For Sheehan, it’s important that the chess club be contextualized in Berkeley’s long history of push and pull between community and commercial interests, which he said continues to this day. He added that the chess club has already been disrupted by development in its fewer than three years of existence.
“We’ve had to move several times when they were installing these ‘advertising kiosks,’ and their construction disrupted our club very much,” Sheehan said. “So again, an invasion into public space.”
Berkeley native and chess club regular Cliff Coleman noted feeling fearful that the chess club could be taken away by commercial interests.
“You always worry that something will happen, and somebody will take it away when you have something good,” Coleman said. “That’s why I mention that this is an asset to the community.”
The community cultivated by the chess club Coleman is referring to is, of course, made up of more than just charismatic old-timers like himself and Stephens. As Coleman said, the chess club offers an “inclusive community” for people across a diverse set of economic classes, ethnicities, backgrounds and ages.

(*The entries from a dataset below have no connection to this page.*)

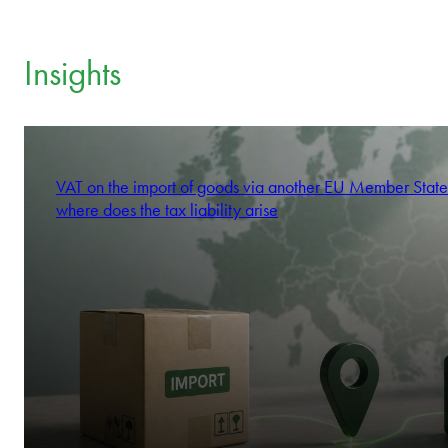
Insights
VAT on the import of goods via another EU Member State
where does the tax liability arise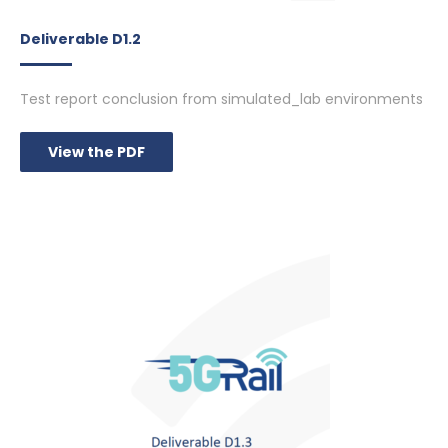
Deliverable D1.2
Test report conclusion from simulated_lab environments
View the PDF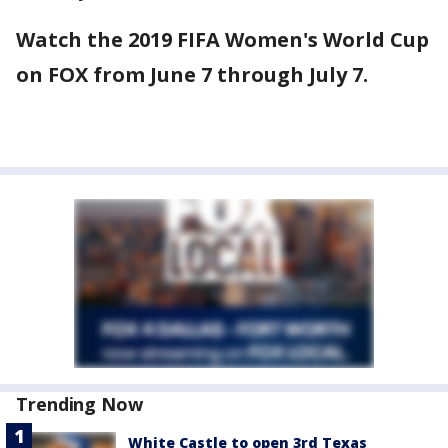
Watch the 2019 FIFA Women's World Cup
on FOX from June 7 through July 7.
Trending Now
White Castle to open 3rd Texas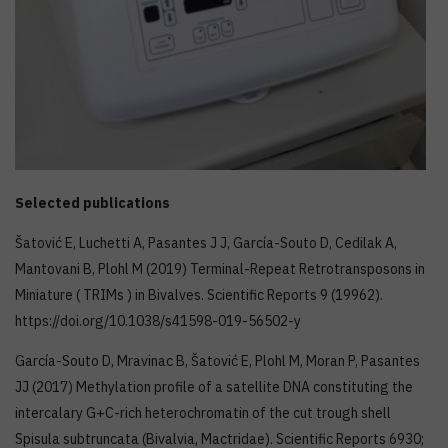
Selected publications
Šatović E, Luchetti A, Pasantes J J, García-Souto D, Cedilak A,
Mantovani B, Plohl M (2019) Terminal-Repeat Retrotransposons in
Miniature ( TRIMs ) in Bivalves. Scientific Reports 9 (19962).
https://doi.org/10.1038/s41598-019-56502-y
García-Souto D, Mravinac B, Šatović E, Plohl M, Moran P, Pasantes
JJ (2017) Methylation profile of a satellite DNA constituting the
intercalary G+C-rich heterochromatin of the cut trough shell
Spisula subtruncata (Bivalvia, Mactridae). Scientific Reports 6930;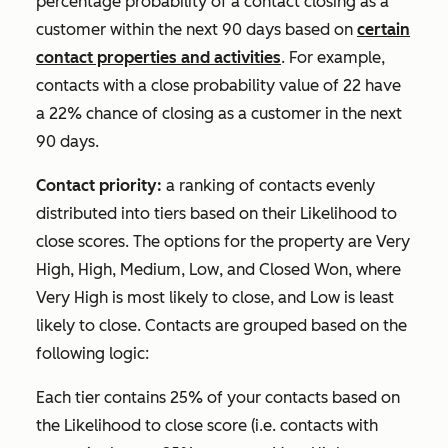
percentage probability of a contact closing as a
customer within the next 90 days based on
certain
contact properties and activities
. For example,
contacts with a close probability value of 22 have
a 22% chance of closing as a customer in the next
90 days.
Contact priority:
a ranking of contacts evenly
distributed into tiers based on their
Likelihood to
close
scores. The options for the property are
Very
High
,
High
,
Medium
,
Low
, and
Closed Won
, where
Very High
is most likely to close, and
Low
is least
likely to close. Contacts are grouped based on the
following logic:
Each tier contains 25% of your contacts based on
the
Likelihood to close
score (i.e. contacts with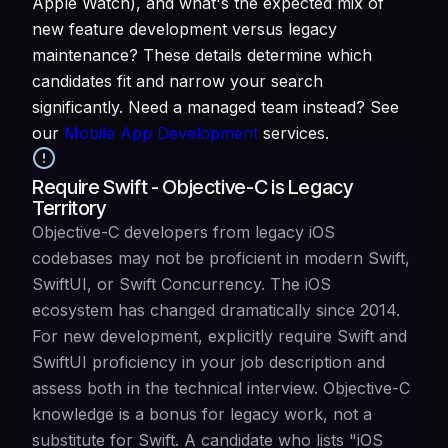
Apple Watch), and what's the expected mix of
new feature development versus legacy
maintenance? These details determine which
candidates fit and narrow your search
significantly. Need a managed team instead? See
our
Mobile App Development
services.
Require Swift - Objective-C is Legacy
Territory
Objective-C developers from legacy iOS
codebases may not be proficient in modern Swift,
SwiftUI, or Swift Concurrency. The iOS
ecosystem has changed dramatically since 2014.
For new development, explicitly require Swift and
SwiftUI proficiency in your job description and
assess both in the technical interview. Objective-C
knowledge is a bonus for legacy work, not a
substitute for Swift. A candidate who lists "iOS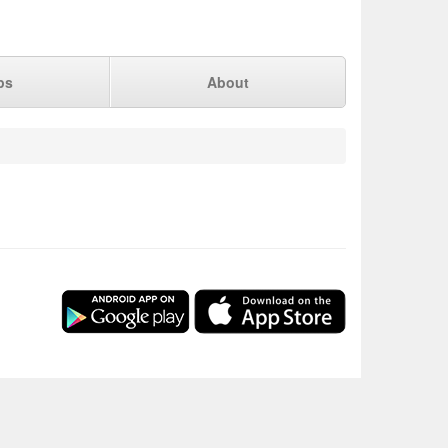
ps
About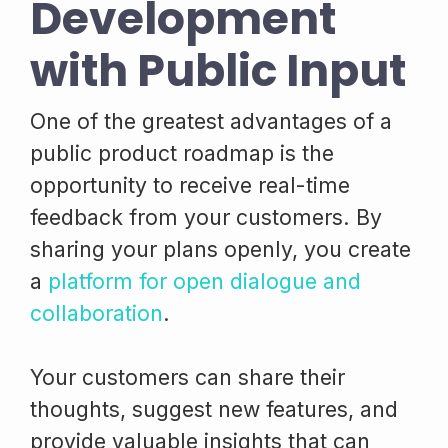
Development
with Public Input
One of the greatest advantages of a
public product roadmap is the
opportunity to receive real-time
feedback from your customers. By
sharing your plans openly, you create
a
platform for open dialogue and
collaboration
.
Your customers can share their
thoughts, suggest new features, and
provide valuable insights that can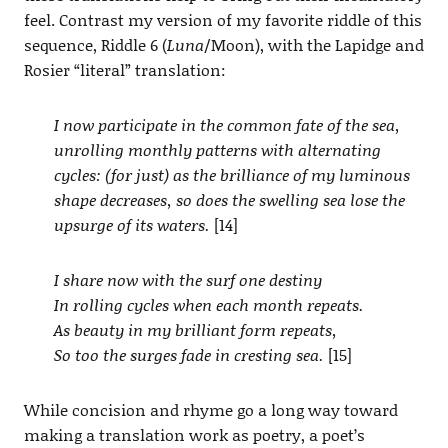
feel. Contrast my version of my favorite riddle of this
sequence, Riddle 6 (
Luna
/Moon), with the Lapidge and
Rosier “literal” translation:
I now participate in the common fate of the sea,
unrolling monthly patterns with alternating
cycles: (for just) as the brilliance of my luminous
shape decreases, so does the swelling sea lose the
upsurge of its waters.
[14]
I share now with the surf one destiny
In rolling cycles when each month repeats.
As beauty in my brilliant form repeats,
So too the surges fade in cresting sea.
[15]
While concision and rhyme go a long way toward
making a translation work as poetry, a poet’s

Coleman himself is a former world champion skateboarder and topographical mapper. He said more women are also playing chess with the rise of the popular television series “The Queen’s Gambit.”
“The Queen’s Gambit” is in fact what inspired UC Berkeley students Vivien Terrell and Maia Supple’s newfound interest in chess. The pair sat at a table across Stephens and Coleman this past Saturday playing a game of chess on Telegraph.
Terrell said they stumbled across the tables while walking down Telegraph, which they noted are open to whoever wants to play, no matter their skill level.
A few tables down, a nephew and uncle duo also enjoyed a game of chess on Saturday. Daveea Whitmire, owner of the nonprofit Third Parent Family and Youth Services, said he is a frequent chess player, although this was the first time he brought his nephew, who is eight, along.
“It’s a lot of kids that come out here and play adults, and it’s starting to be like a community pillar type of place,” Whitmire said. “So definitely I appreciate that.”
Beyond students and community members, Sheehan said that even masters have come down to the chess club to play, as well as coaches from the Mechanic’s Institute in San Francisco, one of the oldest chess schools in the country.
But according to Sheehan, the chess club is so much more than just a place where all sorts of people can gather and learn from each other, though such a place is greatly important for the community, especially coming out of the pandemic.
“In this country right now, there’s an attempt to erase history — that is happening with People’s Park,” Sheehan said. “The retaking of People’s Park was a successful revolution that teaches us that a group of students, activists, and people in your community can take on the most powerful people and say, ‘no, you may not have everything.’ Our chess club represents that for me.”
Sheehan said that the club existed in Berkeley long before corporate interests attempted to erase the city’s history and public spaces, and he plans for it to stay. According to him, the community that has been built around the club is simply too important to lose.
Where else would one find a retired world champion skateboarder, an artist, college students and an eight year old all at the same place on a Saturday afternoon?
“I saw that in Berkeley for the longest time. Artists, authors and professors sitting and talking, expressing themselves in many ways,” Sheehan said. “Chess does that same stuff. You’ll have people from different walks of life who would not normally stop and speak with each other under the kinds of environments we’re in today; I see them just let it fall away and sit together and become friends. It breaks down societal barriers in magical and dramatic ways.”